So, I am continuing a series of articles dedicated to my journey in the study of malware analysis.

In the last post in the series, I started learning examples in assembly language.

This tutorial will show you how to write assembly language programs on the x86 architecture, but now I will also provide code examples that integrate with C language.

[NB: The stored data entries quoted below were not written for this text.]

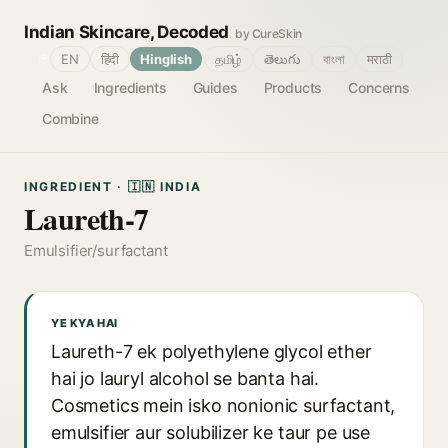
Indian Skincare, Decoded
by CureSkin
🌐
EN
हिंदी
Hinglish
தமிழ்
తెలుగు
বাংলা
मराठी
Ask
Ingredients
Guides
Products
Concerns
Combine
INGREDIENT · 🇮🇳 INDIA
Laureth-7
Emulsifier/surfactant
YE KYA HAI
Laureth-7 ek polyethylene glycol ether
hai jo lauryl alcohol se banta hai.
Cosmetics mein isko nonionic surfactant,
emulsifier aur solubilizer ke taur pe use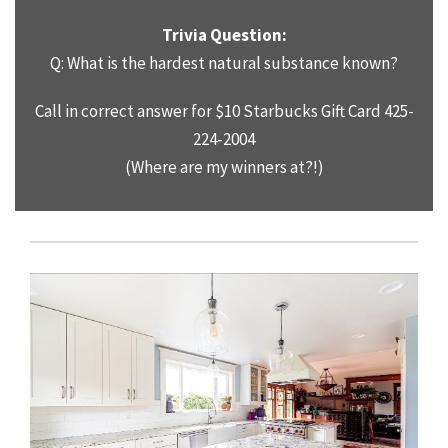
Trivia Question:
Q: What is the hardest natural substance known?
Call in correct answer for $10 Starbucks Gift Card 425-
224-2004
(Where are my winners at?!)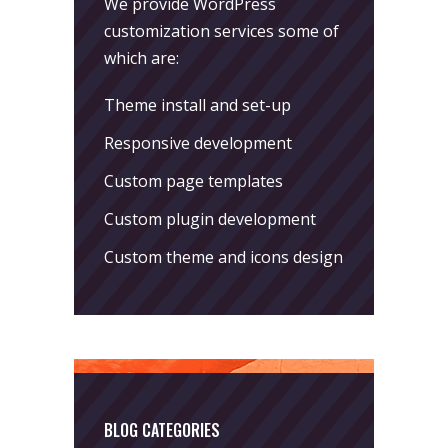
We provide WordPress
customization services some of
which are:
Theme install and set-up
Responsive development
Custom page templates
Custom plugin development
Custom theme and icons design
BLOG CATEGORIES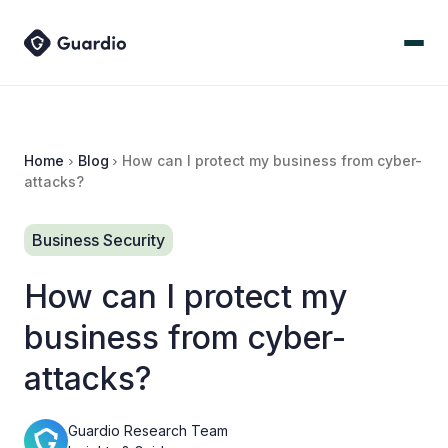
Home
Blog
How can I protect my business from cyber-
attacks?
Business Security
How can I protect my
business from cyber-
attacks?
Guardio Research Team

Once again, make sure we have both nasm and gcc installed:

nasm --version
gcc --version

Let’s go to repeat some instructions:

mov a, b   ; copy b to a
and a, b   ; copy "a logical AND b" to a
or  a, b   ; copy "a logical OR b" to a
xor a, b   ; copy "a logical XOR b" to a
add a, b   ; copy a + b to a
sub a, b   ; copy a - b to a
inc a      ; increment a (copy a + 1 to a)
dec a      ; decrement a (copy a - 1 to a)
db         ; pseudo-instruction that declares bytes
           ; will be in memory when the program runs

As i wrote earlier, in fact, most of the basic instructions have only the following forms:

mov eax, ebx      ; copy register to register
mov ebx, [123]    ; copy memory address to register
mov [123], eax    ; copy register to memory address
mov eax, 0x12     ; copy immediate to register
mov [151], 0x55   ; copy immediate to memory address

Pseudo-instructions are things which, though not real x86 machine instructions, are used in the instruction field anyway because that’s the most convenient place to put them:

db    0x55                ; just the byte 0x55
db    0x55,0x56,0x57      ; three bytes in succession
db    'a',0x55            ; character constants are OK
db    'hello',13,10,'$'   ; so are string constants
dw    0x1234              ; 0x34 0x12
dw    'a'                 ; 0x61 0x00 (it's just a number)
dw    'ab'                ; 0x61 0x62 (character constant)
dw    'abc'               ; 0x61 0x62 0x63 0x00 (string)
dd    0x12345678          ; 0x78 0x56 0x34 0x12
dd    1.234567e20         ; floating-point constant
dq    0x123456789abcdef0  ; eight byte constant
dq    1.234567e20         ; double-precision float
dt    1.234567e20         ; extended-precision float

To reserve space (without initializing), you can use the following pseudo instructions. They should go in a section called .bss (you’ll get an error if you try to use them in a .text section):

buffer:     resb  64  ; reserve 64 bytes
wordvar:    resw  1   ; reserve a word
realarray:  resq  10  ; array of ten reals

hello world

So what about our first practical example? Let’s start with the classic “Hello world” program:

; hello.asm: writes "hello world" to the console.
; author:    @cocomelonc
; run:
; nasm -f elf32 -o hello.o hello.asm
; ld -m elf_i386 -o hello hello.o && ./hello
; 32-bit linux

section .text
  global _start

_start:
  mov eax, 0x4              ; system call for write
  mov ebx, 1                ; file handle 1 is stdout
  mov ecx, msg              ; address of string to output
  mov edx, 12               ; number of bytes
  int 0x80                  ; call kernel

_exit:
  mov eax, 0x1              ; sys_exit system call
  mov ebx, 0                ; exit code 0 successfull exec
  int 0x80                  ; call sys_exit

section .data
  msg: db "hello world", 10 ; note the newline at the end

Compile and run:

nasm -f elf32 -o hello.o hello.asm
ld -m elf_i386 -o hello hello.o
./hello

As you can see everything work as expected. Our program writes “hello world” to the console using only system calls. Let’s examine lines 12-16:

Everything is written in the comments to my code:
line 12: system call for write.
line 13: file descriptor (stdout).
line 14: message “hello world”.
line 15: number of bytes.
line 16: system interrupt call.

As for lines 19-21:

they are identical to the logic from an example from first post, it’s just normal exit logic.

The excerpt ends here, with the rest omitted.